Em 16 de setembro de 2026, surgiram relatos de que a Arábia Saudita teria cancelado ou adiado algumas cargas de petróleo bruto previstas para refinarias europeias. A interrupção veio depois que ataques de drones levaram ao fechamento preventivo do oleoduto Este-Oeste, uma rota essencial entre os campos petrolíferos do leste do país e o terminal de Yanbu, no mar Vermelho.

Clipe de 50 segundos sobre os cancelamentos de cargas sauditas e a interrupção do oleoduto

O impacto operacional é relevante, mas o episódio não equivale a uma suspensão de todas as exportações sauditas. Relatos do setor apontaram que pelo menos três refinarias europeias foram afetadas e que algumas cargas podem ter sido adiadas para novembro. A quantidade, o volume e a duração exatos dos cancelamentos não foram divulgados publicamente. A Saudi Aramco se recusou a comentar os relatos.

O que aconteceu com o oleoduto Este-Oeste

O oleoduto Este-Oeste transporta petróleo dos campos do leste da Arábia Saudita até Yanbu. A rota permite que o país envie parte do petróleo pelo mar Vermelho sem atravessar o estreito de Ormuz, uma das passagens marítimas mais estratégicas do mundo.

Ataques de drones foram registrados nas regiões de Riade e Medina em 10 de setembro. Em 11 de setembro, a Arábia Saudita anunciou o fechamento preventivo do oleoduto. Autoridades sauditas e iraquianas disseram que os drones partiram do Iraque, enquanto outras descrições do episódio associaram o ataque a forças houthis. A atribuição permaneceu divergente nos relatos públicos.

A estimativa usada para o fluxo redirecionado pelo sistema é de cerca de 4 milhões de barris por dia, aproximadamente 4% da oferta global. Esse número se refere ao petróleo encaminhado em direção a Yanbu, não à capacidade total de projeto do oleoduto.

Yanbu, os estoques e as rotas alternativas

Yanbu funciona como uma válvula logística para as exportações sauditas rumo à Europa. Se o oleoduto fica parado, o terminal ainda pode recorrer ao petróleo armazenado para manter parte dos embarques por algum tempo. Estimativas do setor indicaram cobertura de aproximadamente cinco a sete dias nos estoques de exportação de Yanbu, caso a interrupção continuasse.

Há também infraestrutura egípcia capaz de oferecer uma rota alternativa entre o mar Vermelho e o Mediterrâneo. O sistema inclui terminais em Ain Sukhna e Sidi Kerir e o oleoduto SUMED. Essa opção não elimina o problema causado pela interrupção, mas pode ajudar a deslocar cargas enquanto a logística saudita é reorganizada.

Os navios que saem de Yanbu com destino à Europa seguem para o norte, em direção ao canal de Suez, e não precisam passar pelo estreito de Bab el-Mandeb. O estreito continua importante para o comércio entre Europa e Ásia, mas não é uma passagem obrigatória para esse trajeto específico.

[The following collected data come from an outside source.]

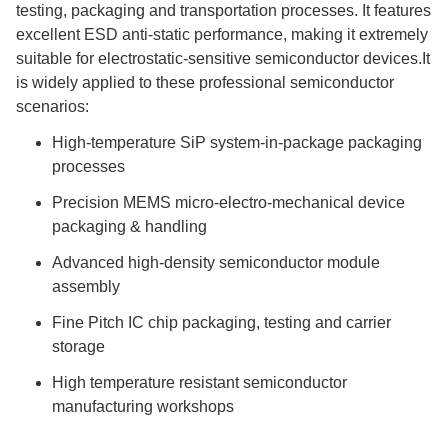
testing, packaging and transportation processes. It features
excellent ESD anti-static performance, making it extremely
suitable for electrostatic-sensitive semiconductor devices.It
is widely applied to these professional semiconductor
scenarios:
High-temperature SiP system-in-package packaging
processes
Precision MEMS micro-electro-mechanical device
packaging & handling
Advanced high-density semiconductor module
assembly
Fine Pitch IC chip packaging, testing and carrier
storage
High temperature resistant semiconductor
manufacturing workshops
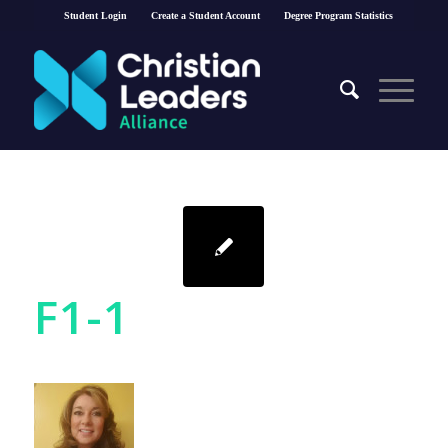
Student Login
Create a Student Account
Degree Program Statistics
F1-1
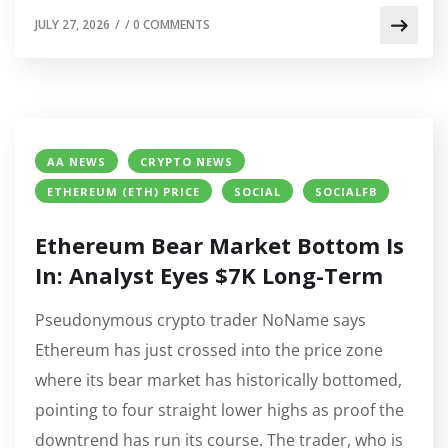
JULY 27, 2026
/
/
0 COMMENTS
AA NEWS
CRYPTO NEWS
ETHEREUM (ETH) PRICE
SOCIAL
SOCIALFB
Ethereum Bear Market Bottom Is
In: Analyst Eyes $7K Long-Term
Pseudonymous crypto trader NoName says
Ethereum has just crossed into the price zone
where its bear market has historically bottomed,
pointing to four straight lower highs as proof the
downtrend has run its course. The trader, who is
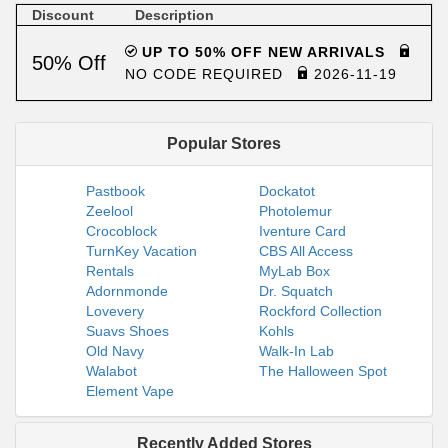
Discount
Description
UP TO 50% OFF NEW ARRIVALS
50% Off
NO CODE REQUIRED
2026-11-19
Popular Stores
Pastbook
Dockatot
Zeelool
Photolemur
Crocoblock
Iventure Card
TurnKey Vacation
CBS All Access
Rentals
MyLab Box
Adornmonde
Dr. Squatch
Lovevery
Rockford Collection
Suavs Shoes
Kohls
Old Navy
Walk-In Lab
Walabot
The Halloween Spot
Element Vape
Recently Added Stores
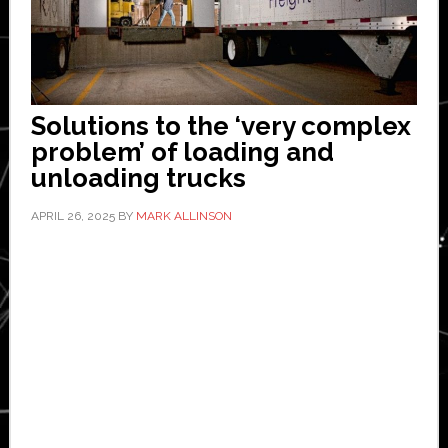
Solutions to the ‘very complex
problem’ of loading and
unloading trucks
APRIL 26, 2025
BY
MARK ALLINSON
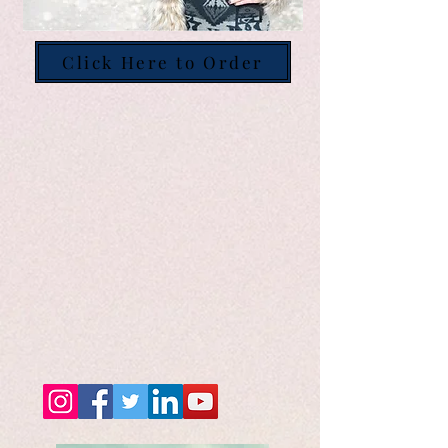
Click Here to Order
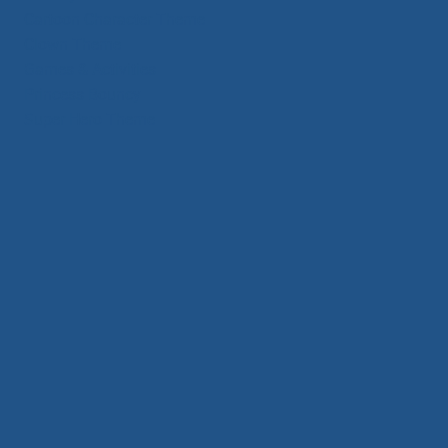
Cartoon Character Theme
Clown Theme
Games & Activities
Princess Bouncy
Super Hero Theme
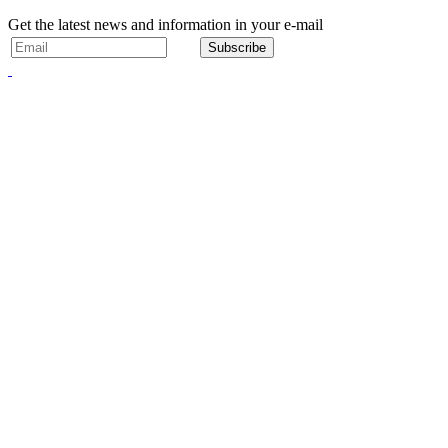
Get the latest news and information in your e-mail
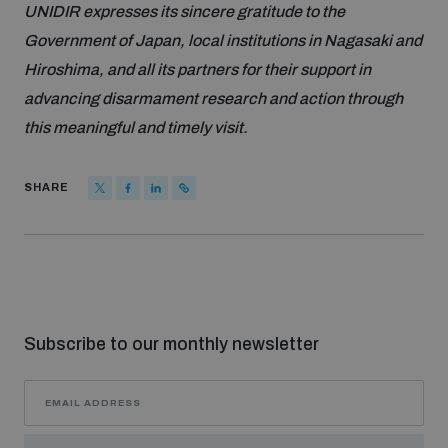
UNIDIR expresses its sincere gratitude to the
Government of Japan, local institutions in Nagasaki and
Hiroshima, and all its partners for their support in
advancing disarmament research and action through
this meaningful and timely visit.
SHARE
Subscribe to our monthly newsletter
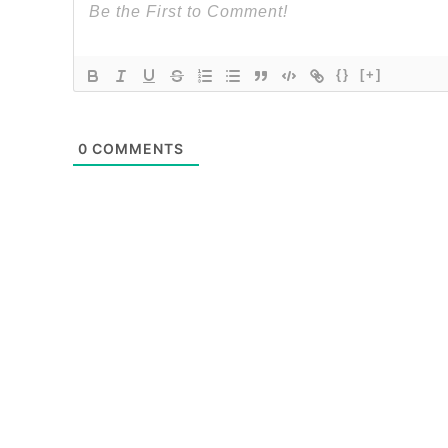
{}
[+]
0
COMMENTS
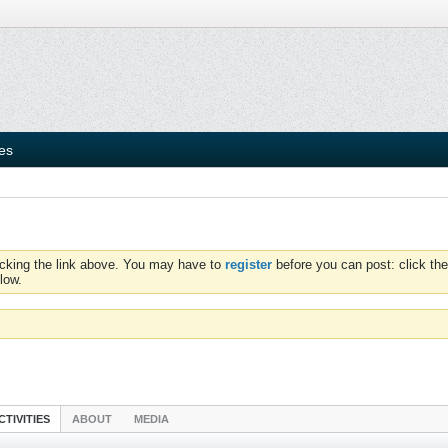
ies
icking the link above. You may have to
register
before you can post: click the
low.
CTIVITIES
ABOUT
MEDIA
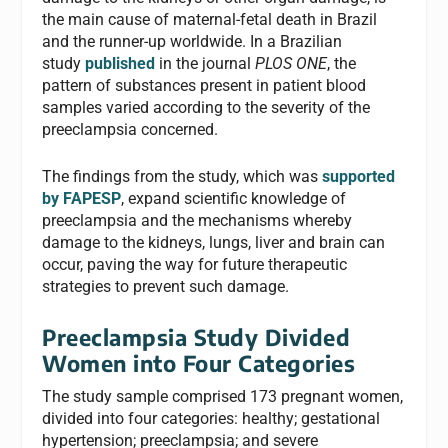
the main cause of maternal-fetal death in Brazil
and the runner-up worldwide. In a Brazilian
study
published
in the journal
PLOS ONE
, the
pattern of substances present in patient blood
samples varied according to the severity of the
preeclampsia concerned.
The findings from the study, which was
supported
by FAPESP
, expand scientific knowledge of
preeclampsia and the mechanisms whereby
damage to the kidneys, lungs, liver and brain can
occur, paving the way for future therapeutic
strategies to prevent such damage.
Preeclampsia Study Divided
Women into Four Categories
The study sample comprised 173 pregnant women,
divided into four categories: healthy; gestational
hypertension; preeclampsia; and severe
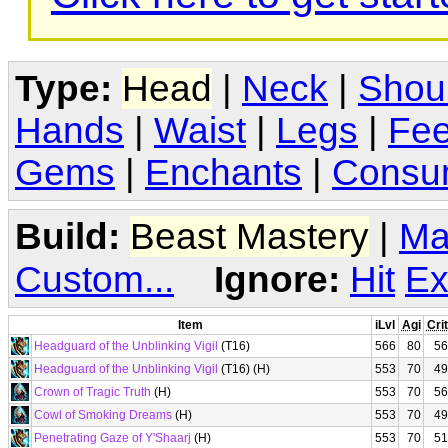
Type:
Head
|
Neck
|
Shou
Hands
|
Waist
|
Legs
|
Fee
Gems
|
Enchants
|
Consu
Build:
Beast Mastery
|
Ma
Custom...
Ignore:
Hit
Ex
Item
iLvl
Agi
Crit
Headguard of the Unblinking Vigil
(T16)
566
80
56
Headguard of the Unblinking Vigil
(T16) (H)
553
70
49
Crown of Tragic Truth
(H)
553
70
56
Cowl of Smoking Dreams
(H)
553
70
49
Penetrating Gaze of Y'Shaarj
(H)
553
70
51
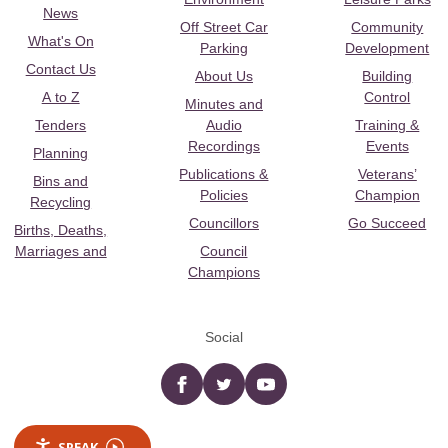
News
Off Street Car
Community
What's On
Parking
Development
Contact Us
About Us
Building
A to Z
Control
Minutes and
Tenders
Audio
Training &
Recordings
Events
Planning
Publications &
Veterans’
Bins and
Policies
Champion
Recycling
Councillors
Go Succeed
Births, Deaths,
Marriages and
Council
Champions
Social
Facebook
twitter
YouTube
SPEAK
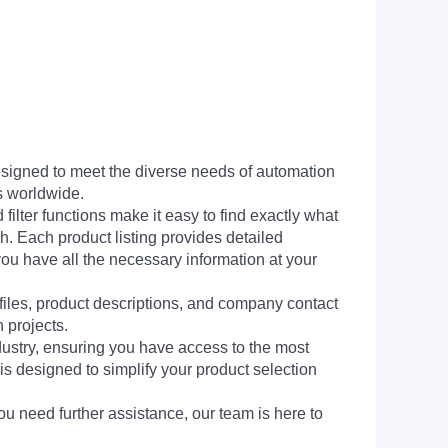
signed to meet the diverse needs of automation
s worldwide.
filter functions make it easy to find exactly what
h. Each product listing provides detailed
you have all the necessary information at your
 files, product descriptions, and company contact
 projects.
dustry, ensuring you have access to the most
is designed to simplify your product selection
ou need further assistance, our team is here to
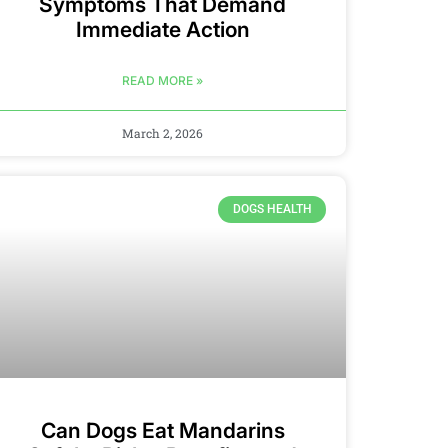
Symptoms That Demand
Immediate Action
READ MORE »
March 2, 2026
DOGS HEALTH
Can Dogs Eat Mandarins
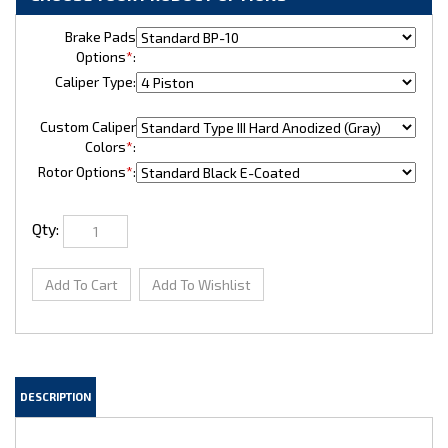
Brake Pads
Options
*
:
Caliper Type:
Custom Caliper
Colors
*
:
Rotor Options
*
:
Qty:
DESCRIPTION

Quanto pode durar a interrupção

A previsão de duração continua dividida. Chris Wright, secretário de Energia dos Estados Unidos, afirmou em 15 de setembro que a interrupção seria medida em dias. Estimativas de agentes do setor, divulgadas no mesmo período, consideraram reparos que poderiam levar várias semanas.

Essas previsões têm consequências diferentes para os compradores europeus. Uma paralisação curta pode ser absorvida com estoques em Yanbu e com ajustes de carregamento. Um período mais longo aumenta a pressão sobre rotas alternativas, programação de refinarias e disponibilidade de petróleo para os clientes afetados.

O que isso significa para a Europa

O efeito imediato é logístico: algumas cargas previstas para refinarias europeias teriam sido canceladas ou postergadas, enquanto Saudi Aramco não comentou o caso. O episódio também expõe a importância de Yanbu como rota que evita o estreito de Ormuz e mostra como um problema em um único corredor pode alterar a programação de embarques.

Para a Europa, a consequência não é um corte total e imediato no fornecimento saudita, mas uma disputa por estoques, rotas e tempo de transporte. Enquanto o oleoduto Este-Oeste não retoma o fluxo, a capacidade de usar Yanbu, os terminais egípcios e outras formas de carregamento passa a determinar quantas cargas conseguem chegar às refinarias e em que ritmo.